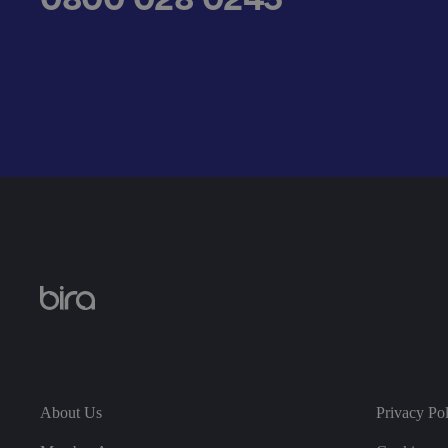
__cf_bm
.AspNetCore.Antifo
__cf_bm
About Us
Privacy Po
__cf_bm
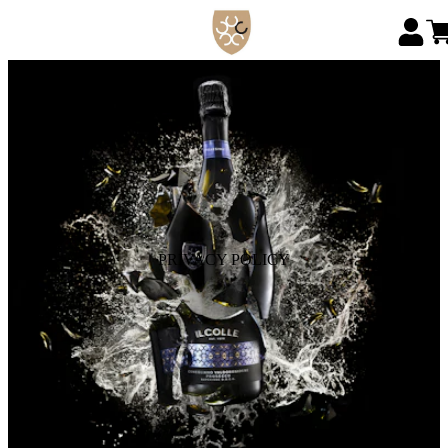
PRIVACY POLICY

■ Problem requirements
All records above must be copied exactly, though the pictures they hold are to be left out.

■ Answer section
__cf_bm
.AspNetCore.Antifo
__cf_bm
About Us
Privacy Po
__cf_bm
PRIVACY POLICY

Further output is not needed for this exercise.